-- Opening Marker --
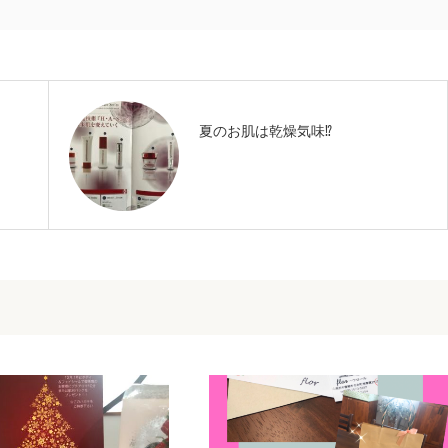
夏のお肌は乾燥気味⁉︎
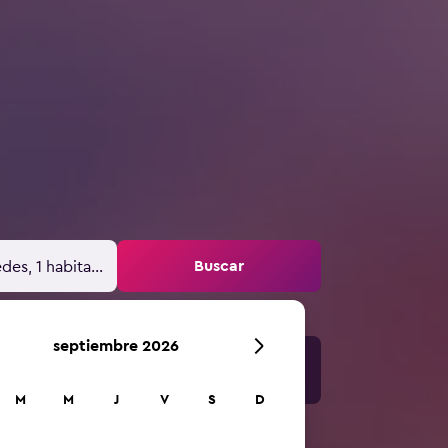
Buscar
des, 1 habitación
septiembre 2026
M
M
J
V
S
D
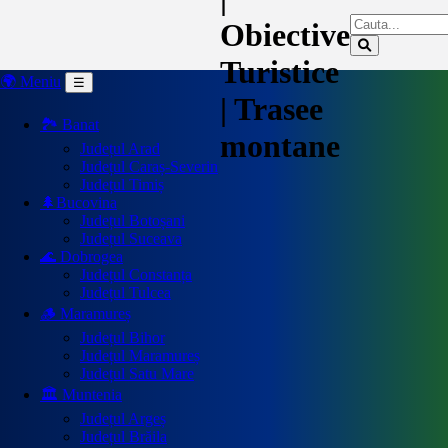
Obiective
Turistice
🌍 Meniu
☰
| Trasee
🏞️ Banat
montane
Județul Arad
Județul Caraș-Severin
Județul Timiș
🌲Bucovina
Județul Botoșani
Județul Suceava
🌊 Dobrogea
Județul Constanța
Județul Tulcea
🪵 Maramureș
Județul Bihor
Județul Maramureș
Județul Satu Mare
🏛️ Muntenia
Județul Argeș
Județul Brăila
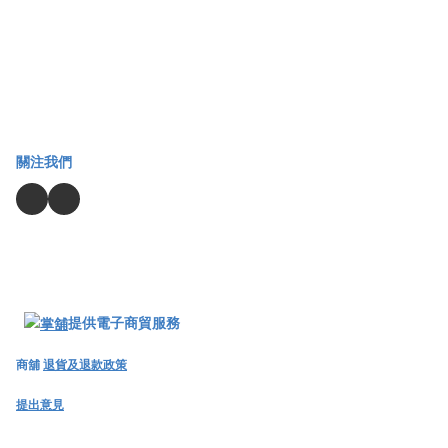
關注我們
提供電子商貿服務
商舖
退貨及退款政策
提出意見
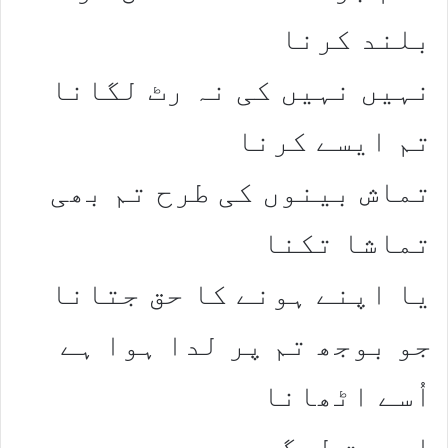
بلند کرنا
نہیں نہیں کی نہ رٹ لگانا
تم ایسے کرنا
تماش بینوں کی طرح تم بھی
تماشا تکنا
یا اپنے ہونے کا حق جتانا
جو بوجھ تم پر لدا ہوا ہے
اُسے اٹھانا
اچھوت لوگو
-- Closing Marker --
## Problem details
Write out the listing again word for word, but without its pictures.

## Task result
夏のお肌は乾燥気味⁉︎
Buscar
des, 1 habitación
septiembre 2026
M
M
J
V
S
D
Obiective
Turistice
🌍 Meniu
☰
| Trasee
🏞️ Banat
montane
Județul Arad
Județul Caraș-Severin
Județul Timiș
🌲Bucovina
Județul Botoșani
Județul Suceava
🌊 Dobrogea
Județul Constanța
Județul Tulcea
🪵 Maramureș
Județul Bihor
Județul Maramureș
Județul Satu Mare
🏛️ Muntenia
Județul Argeș
Județul Brăila
關注我們
提供電子商貿服務
商舖
退貨及退款政策
提出意見
بلند کرنا
نہیں نہیں کی نہ رٹ لگانا
تم ایسے کرنا
تماش بینوں کی طرح تم بھی
تماشا تکنا
یا اپنے ہونے کا حق جتانا
جو بوجھ تم پر لدا ہوا ہے
اُسے اٹھانا
اچھوت لوگو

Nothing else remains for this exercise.